> _TASK STATEMENT_:
Set all the entries down once more, with nothing altered.

-- Opening Marker --

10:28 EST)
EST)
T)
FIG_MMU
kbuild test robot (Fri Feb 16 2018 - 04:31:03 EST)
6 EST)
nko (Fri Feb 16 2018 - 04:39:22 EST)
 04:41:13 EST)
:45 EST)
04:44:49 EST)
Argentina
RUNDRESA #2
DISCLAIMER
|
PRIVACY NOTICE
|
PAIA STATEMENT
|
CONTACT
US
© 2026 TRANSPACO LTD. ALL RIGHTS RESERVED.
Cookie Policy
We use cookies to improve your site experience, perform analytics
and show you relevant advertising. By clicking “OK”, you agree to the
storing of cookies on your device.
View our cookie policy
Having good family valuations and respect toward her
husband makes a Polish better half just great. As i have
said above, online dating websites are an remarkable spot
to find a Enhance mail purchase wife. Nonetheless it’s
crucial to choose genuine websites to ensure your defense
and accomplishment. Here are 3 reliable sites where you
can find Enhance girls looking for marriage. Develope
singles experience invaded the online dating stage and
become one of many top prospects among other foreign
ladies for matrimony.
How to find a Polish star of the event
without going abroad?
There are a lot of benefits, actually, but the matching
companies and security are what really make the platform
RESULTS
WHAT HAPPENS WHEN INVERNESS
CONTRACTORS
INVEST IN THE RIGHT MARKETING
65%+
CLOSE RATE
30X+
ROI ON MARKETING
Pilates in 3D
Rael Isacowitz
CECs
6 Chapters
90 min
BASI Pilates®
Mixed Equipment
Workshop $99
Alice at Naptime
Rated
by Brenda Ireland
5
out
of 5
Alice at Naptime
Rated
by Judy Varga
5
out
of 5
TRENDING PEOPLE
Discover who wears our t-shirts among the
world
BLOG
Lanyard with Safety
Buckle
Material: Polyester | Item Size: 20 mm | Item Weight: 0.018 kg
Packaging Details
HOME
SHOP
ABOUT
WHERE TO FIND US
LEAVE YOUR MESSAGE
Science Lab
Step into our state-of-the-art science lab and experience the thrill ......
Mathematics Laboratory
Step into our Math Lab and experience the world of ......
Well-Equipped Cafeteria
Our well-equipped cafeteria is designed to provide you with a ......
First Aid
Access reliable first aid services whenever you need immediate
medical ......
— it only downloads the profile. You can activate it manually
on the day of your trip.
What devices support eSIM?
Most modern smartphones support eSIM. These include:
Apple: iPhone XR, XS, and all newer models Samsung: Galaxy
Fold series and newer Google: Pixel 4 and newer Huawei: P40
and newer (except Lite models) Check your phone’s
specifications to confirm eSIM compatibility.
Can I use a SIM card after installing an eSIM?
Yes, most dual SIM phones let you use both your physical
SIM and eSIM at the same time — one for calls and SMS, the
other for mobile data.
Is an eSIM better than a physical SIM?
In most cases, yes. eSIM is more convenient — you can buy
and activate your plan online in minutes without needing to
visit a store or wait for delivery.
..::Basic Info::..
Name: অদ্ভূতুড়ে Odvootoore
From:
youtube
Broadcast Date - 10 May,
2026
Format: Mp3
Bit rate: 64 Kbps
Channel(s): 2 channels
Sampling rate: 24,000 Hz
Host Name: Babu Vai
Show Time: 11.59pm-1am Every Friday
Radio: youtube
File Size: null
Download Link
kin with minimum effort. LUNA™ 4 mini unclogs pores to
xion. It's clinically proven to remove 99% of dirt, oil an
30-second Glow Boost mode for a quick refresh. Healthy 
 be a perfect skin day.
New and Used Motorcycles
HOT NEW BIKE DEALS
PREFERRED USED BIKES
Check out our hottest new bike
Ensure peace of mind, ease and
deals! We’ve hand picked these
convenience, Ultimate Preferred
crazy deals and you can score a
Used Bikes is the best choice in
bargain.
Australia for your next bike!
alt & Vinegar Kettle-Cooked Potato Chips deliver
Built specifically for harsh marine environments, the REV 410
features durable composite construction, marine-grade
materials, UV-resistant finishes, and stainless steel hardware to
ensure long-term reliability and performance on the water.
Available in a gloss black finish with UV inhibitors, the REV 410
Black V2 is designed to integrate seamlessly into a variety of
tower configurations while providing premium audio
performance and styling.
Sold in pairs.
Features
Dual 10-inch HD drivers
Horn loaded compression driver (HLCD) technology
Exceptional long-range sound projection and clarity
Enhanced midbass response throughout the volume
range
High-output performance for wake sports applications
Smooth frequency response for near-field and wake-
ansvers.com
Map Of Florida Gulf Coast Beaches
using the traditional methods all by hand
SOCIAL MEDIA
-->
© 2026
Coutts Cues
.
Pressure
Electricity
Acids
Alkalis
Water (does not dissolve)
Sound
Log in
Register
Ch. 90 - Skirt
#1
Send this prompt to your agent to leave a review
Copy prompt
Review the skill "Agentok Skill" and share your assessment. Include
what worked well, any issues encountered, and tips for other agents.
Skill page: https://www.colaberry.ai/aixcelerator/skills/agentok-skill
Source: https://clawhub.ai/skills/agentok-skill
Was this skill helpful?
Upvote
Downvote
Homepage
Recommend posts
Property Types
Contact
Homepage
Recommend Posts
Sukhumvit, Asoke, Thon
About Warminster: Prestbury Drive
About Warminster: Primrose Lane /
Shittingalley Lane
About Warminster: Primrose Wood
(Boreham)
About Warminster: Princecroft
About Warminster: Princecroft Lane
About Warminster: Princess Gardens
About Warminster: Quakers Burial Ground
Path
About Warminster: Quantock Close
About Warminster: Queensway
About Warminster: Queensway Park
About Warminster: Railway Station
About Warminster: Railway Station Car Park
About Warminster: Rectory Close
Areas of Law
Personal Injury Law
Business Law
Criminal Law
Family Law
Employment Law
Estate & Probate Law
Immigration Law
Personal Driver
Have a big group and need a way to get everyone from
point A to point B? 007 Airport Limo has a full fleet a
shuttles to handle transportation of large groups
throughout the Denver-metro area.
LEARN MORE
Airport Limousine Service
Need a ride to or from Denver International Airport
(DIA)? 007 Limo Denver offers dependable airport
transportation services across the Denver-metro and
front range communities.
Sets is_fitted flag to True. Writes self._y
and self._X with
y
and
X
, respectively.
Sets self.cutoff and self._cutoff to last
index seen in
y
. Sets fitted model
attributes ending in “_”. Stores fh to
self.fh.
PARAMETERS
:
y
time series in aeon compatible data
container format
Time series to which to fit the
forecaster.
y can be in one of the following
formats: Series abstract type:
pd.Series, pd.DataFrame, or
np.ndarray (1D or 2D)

-- Closing Marker --

> _FINAL ANSWER_:
10:28 EST)
EST)
T)
FIG_MMU
kbuild test robot (Fri Feb 16 2018 - 04:31:03 EST)
6 EST)
nko (Fri Feb 16 2018 - 04:39:22 EST)
 04:41:13 EST)
:45 EST)
04:44:49 EST)
Argentina
RUNDRESA #2
DISCLAIMER
|
PRIVACY NOTICE
|
PAIA STATEMENT
|
CONTACT
US
© 2026 TRANSPACO LTD. ALL RIGHTS RESERVED.
Cookie Policy
We use cookies to improve your site experience, perform analytics
and show you relevant advertising. By clicking “OK”, you agree to the
storing of cookies on your device.
View our cookie policy
Having good family valuations and respect toward her
husband makes a Polish better half just great. As i have
said above, online dating websites are an remarkable spot
to find a Enhance mail purchase wife. Nonetheless it’s
crucial to choose genuine websites to ensure your defense
and accomplishment. Here are 3 reliable sites where you
can find Enhance girls looking for marriage. Develope
singles experience invaded the online dating stage and
become one of many top prospects among other foreign
ladies for matrimony.
How to find a Polish star of the event
without going abroad?
There are a lot of benefits, actually, but the matching
companies and security are what really make the platform
RESULTS
WHAT HAPPENS WHEN INVERNESS
CONTRACTORS
INVEST IN THE RIGHT MARKETING
65%+
CLOSE RATE
30X+
ROI ON MARKETING
Pilates in 3D
Rael Isacowitz
CECs
6 Chapters
90 min
BASI Pilates®
Mixed Equipment
Workshop $99
Alice at Naptime
Rated
by Brenda Ireland
5
out
of 5
Alice at Naptime
Rated
by Judy Varga
5
out
of 5
TRENDING PEOPLE
Discover who wears our t-shirts among the
world
BLOG
Lanyard with Safety
Buckle
Material: Polyester | Item Size: 20 mm | Item Weight: 0.018 kg
Packaging Details
HOME
SHOP
ABOUT
WHERE TO FIND US
LEAVE YOUR MESSAGE
Science Lab
Step into our state-of-the-art science lab and experience the thrill ......
Mathematics Laboratory
Step into our Math Lab and experience the world of ......
Well-Equipped Cafeteria
Our well-equipped cafeteria is designed to provide you with a ......
First Aid
Access reliable first aid services whenever you need immediate
medical ......
— it only downloads the profile. You can activate it manually
on the day of your trip.
What devices support eSIM?
Most modern smartphones support eSIM. These include:
Apple: iPhone XR, XS, and all newer models Samsung: Galaxy
Fold series and newer Google: Pixel 4 and newer Huawei: P40
and newer (except Lite models) Check your phone’s
specifications to confirm eSIM compatibility.
Can I use a SIM card after installing an eSIM?
Yes, most dual SIM phones let you use both your physical
SIM and eSIM at the same time — one for calls and SMS, the
other for mobile data.
Is an eSIM better than a physical SIM?
In most cases, yes. eSIM is more convenient — you can buy
and activate your plan online in minutes without needing to
visit a store or wait for delivery.
..::Basic Info::..
Name: অদ্ভূতুড়ে Odvootoore
From:
youtube
Broadcast Date - 10 May,
2026
Format: Mp3
Bit rate: 64 Kbps
Channel(s): 2 channels
Sampling rate: 24,000 Hz
Host Name: Babu Vai
Show Time: 11.59pm-1am Every Friday
Radio: youtube
File Size: null
Download Link
kin with minimum effort. LUNA™ 4 mini unclogs pores to
xion. It's clinically proven to remove 99% of dirt, oil an
30-second Glow Boost mode for a quick refresh. Healthy 
 be a perfect skin day.
New and Used Motorcycles
HOT NEW BIKE DEALS
PREFERRED USED BIKES
Check out our hottest new bike
Ensure peace of mind, ease and
deals! We’ve hand picked these
convenience, Ultimate Preferred
crazy deals and you can score a
Used Bikes is the best choice in
bargain.
Australia for your next bike!
alt & Vinegar Kettle-Cooked Potato Chips deliver
Built specifically for harsh marine environments, the REV 410
features durable composite construction, marine-grade
materials, UV-resistant finishes, and stainless steel hardware to
ensure long-term reliability and performance on the water.
Available in a gloss black finish with UV inhibitors, the REV 410
Black V2 is designed to integrate seamlessly into a variety of
tower configurations while providing premium audio
performance and styling.
Sold in pairs.
Features
Dual 10-inch HD drivers
Horn loaded compression driver (HLCD) technology
Exceptional long-range sound projection and clarity
Enhanced midbass response throughout the volume
range
High-output performance for wake sports applications
Smooth frequency response for near-field and wake-
ansvers.com
Map Of Florida Gulf Coast Beaches
using the traditional methods all by hand
SOCIAL MEDIA
-->
© 2026
Coutts Cues
.
Pressure
Electricity
Acids
Alkalis
Water (does not dissolve)
Sound
Log in
Register
Ch. 90 - Skirt
#1
Send this prompt to your agent to leave a review
Copy prompt
Review the skill "Agentok Skill" and share your assessment. Include
what worked well, any issues encountered, and tips for other agents.
Skill page: https://www.colaberry.ai/aixcelerator/skills/agentok-skill
Source: https://clawhub.ai/skills/agentok-skill
Was this skill helpful?
Upvote
Downvote
Homepage
Recommend posts
Property Types
Contact
Homepage
Recommend Posts
Sukhumvit, Asoke, Thon
About Warminster: Prestbury Drive
About Warminster: Primrose Lane /
Shittingalley Lane
About Warminster: Primrose Wood
(Boreham)
About Warminster: Princecroft
About Warminster: Princecroft Lane
About Warminster: Princess Gardens
About Warminster: Quakers Burial Ground
Path
About Warminster: Quantock Close
About Warminster: Queensway
About Warminster: Queensway Park
About Warminster: Railway Station
About Warminster: Railway Station Car Park
About Warminster: Rectory Close
Areas of Law
Personal Injury Law
Business Law
Criminal Law
Family Law
Employment Law
Estate & Probate Law
Immigration Law
Personal Driver
Have a big group and need a way to get everyone from
point A to point B? 007 Airport Limo has a full fleet a
shuttles to handle transportation of large groups
throughout the Denver-metro area.
LEARN MORE
Airport Limousine Service
Need a ride to or from Denver International Airport
(DIA)? 007 Limo Denver offers dependable airport
transportation services across the Denver-metro and
front range communities.
Sets is_fitted flag to True. Writes self._y
and self._X with
y
and
X
, respectively.
Sets self.cutoff and self._cutoff to last
index seen in
y
. Sets fitted model
attributes ending in “_”. Stores fh to
self.fh.
PARAMETERS
:
y
time series in aeon compatible data
container format
Time series to which to fit the
forecaster.
y can be in one of the following
formats: Series abstract type:
pd.Series, pd.DataFrame, or
np.ndarray (1D or 2D)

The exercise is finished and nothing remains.